Edible and medicinal mushroom kits like oyster mushrooms or lion’s mane are available online and are great for teaching youngsters about the life cycles of mushrooms. Educators can find resources on teaching children and youth about fungi at https://fungieducation.thinkific.com/ Kids and adults alike will enjoy taking spore prints, a simple project that involves placing a mushroom cap with the gills down on a piece of paper and placing a cup or bowl over the cap overnight, creating just enough condensation to prompt the spores to release and fall on the paper. The colour of these spore prints can be used to help identify mushrooms, although amateurs are always advised to err far on the side of caution when trying to identify edible mushrooms.

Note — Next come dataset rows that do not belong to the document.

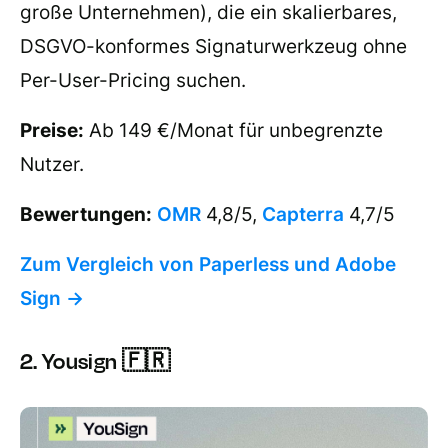
große Unternehmen), die ein skalierbares,
DSGVO-konformes Signaturwerkzeug ohne
Per-User-Pricing suchen.
Preise:
Ab 149 €/Monat für unbegrenzte
Nutzer.
Bewertungen:
OMR
4,8/5,
Capterra
4,7/5
Zum Vergleich von Paperless und Adobe
Sign →
2. Yousign 🇫🇷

Before consuming mushrooms picked in the wild, be sure to first check with an expert, as many edible mushrooms have deadly look-alikes. Joining the Alberta Mycological Society (https://www.albertamushrooms.ca/) is a great way to meet other mycophiles and participate in identification events called forays with experienced mycologists. From the Wild will be offering a foraging tour in Vermilion on June 3 for a cost of $75 per person (https://www.fromthewild.ca/product-page/foraging-tour).
Finally, a visit to our beautiful provincial park after a rainfall is an amazing place to sit down, take a deep breath, and have a slow look around for what fungi might be growing alongside you.